Note that the rules for the game of life do not vary spatially, i.e., the same rules apply to each cell in the population regardless of its location. Nevertheless, the rules result in various spatial patterns. A further important observation in this regard is that the rules produce one step ahead forecasts of cell populations.
Spatial phenomena often exhibit the same kind of apparently random and chaotic behavior as the cells in the game of life described above. For example, if we were to divide space into cells and count the number of infected individuals per cell per time frame, then it is quite possible that over time cells would display similar seemingly unpredictable behavior as in the game of life, even though the rules of infection are quite simple. In other words it is conceivable that some spatiotemporal phenomena are actually the result of chaotic systems. Even minute changes in the parameters of cellular automata machines can result in a changeover from long term stability to short term chaotic behavior within the cell population (Schroeder, 1991).

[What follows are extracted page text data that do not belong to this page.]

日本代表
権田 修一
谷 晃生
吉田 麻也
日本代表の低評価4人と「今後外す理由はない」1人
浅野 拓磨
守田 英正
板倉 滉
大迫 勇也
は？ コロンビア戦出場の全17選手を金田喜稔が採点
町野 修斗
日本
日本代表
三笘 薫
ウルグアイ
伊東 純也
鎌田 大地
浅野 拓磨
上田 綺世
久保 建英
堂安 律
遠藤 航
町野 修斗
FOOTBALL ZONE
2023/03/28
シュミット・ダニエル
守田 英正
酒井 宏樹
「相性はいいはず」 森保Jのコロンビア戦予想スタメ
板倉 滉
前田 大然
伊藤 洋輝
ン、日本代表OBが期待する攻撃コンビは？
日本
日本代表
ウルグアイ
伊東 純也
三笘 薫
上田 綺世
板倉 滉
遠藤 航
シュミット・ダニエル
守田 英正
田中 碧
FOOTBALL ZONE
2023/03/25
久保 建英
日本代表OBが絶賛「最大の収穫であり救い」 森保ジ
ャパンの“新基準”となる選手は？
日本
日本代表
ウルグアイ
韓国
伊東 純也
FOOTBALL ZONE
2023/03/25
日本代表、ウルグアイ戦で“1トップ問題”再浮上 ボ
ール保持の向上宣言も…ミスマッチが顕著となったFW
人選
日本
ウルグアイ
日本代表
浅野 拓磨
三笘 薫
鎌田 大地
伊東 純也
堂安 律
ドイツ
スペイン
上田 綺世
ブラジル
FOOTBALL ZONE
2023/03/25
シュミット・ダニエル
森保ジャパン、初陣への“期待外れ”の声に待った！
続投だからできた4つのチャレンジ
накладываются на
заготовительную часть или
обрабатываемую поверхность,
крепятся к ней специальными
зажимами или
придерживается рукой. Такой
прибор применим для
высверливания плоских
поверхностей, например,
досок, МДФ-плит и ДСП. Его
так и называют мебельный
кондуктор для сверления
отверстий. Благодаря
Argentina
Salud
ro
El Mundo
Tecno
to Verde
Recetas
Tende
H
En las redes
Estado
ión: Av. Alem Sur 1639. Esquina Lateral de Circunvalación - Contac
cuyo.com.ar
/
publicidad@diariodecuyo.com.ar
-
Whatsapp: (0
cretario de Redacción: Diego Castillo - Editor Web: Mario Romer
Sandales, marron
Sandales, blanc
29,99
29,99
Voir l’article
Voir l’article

This could help explain, for example, why spatial patterns of criminal activity have begun to defy conventional theory in recent years. For example, it is possible to draw some analogies between the rules of the game of life and the behavior of street level drug markets. A drug market in a cell could "die" if there is overcrowding in its neighborhood, i.e., there are too many drug dealers, which either invites police intervention or leads to turf wars. On the other hand, one active drug market cell in an area where there are otherwise none would result in its being too inconspicuous. Finally, for an area to become a place of drug dealing certain conditions must be met. The analogy between rule number two could be that there must be displacement or spillover from neighboring drug markets.
The rules of the game of life are very simple. Rules governing real world chaotic systems are far more complex, however. The problem is that they are only rarely, if ever, known a priori. If for the moment we assume that spatiotemporal patterns are indeed the manifestations of chaotic systems, then many conventional spacetime models can be viewed as suggestions for rules. These suggestions are then tested against consecutive populations of cells, census tracts or any other areal unit. Often suggested models, or rules work quite well, sometimes they do not. Chaotic cellular forecasting (CCF) is essentially a cellular automata machine that works in reverse: instead of applying the rules or testing suggested rules it attempts to learn them. However, as will be illustrated, CCF still requires some experimentation with different network parameters.
The mechanism used for learning the rules are feedforward networks with backpropagation. This type of artificial neural network lends itself best to the problem at hand for a number of reasons. First, backpropagation networks have been used successfully elsewhere for time series forecasting (see White, 1988; Poli and Jones, 1994). Second, backpropagation networks are capable of estimating extremely complex functions (input to output mappings) without the necessity of specifying a priori the functional form. Finally, the gradient descent method used to minimize the total sum of squared errors is not prone to converging to local minima on the error surface (Weiss and Kulikowski, 1991). The rest of this section describes chaotic cellular forecasting in more detail using the game of life as an example.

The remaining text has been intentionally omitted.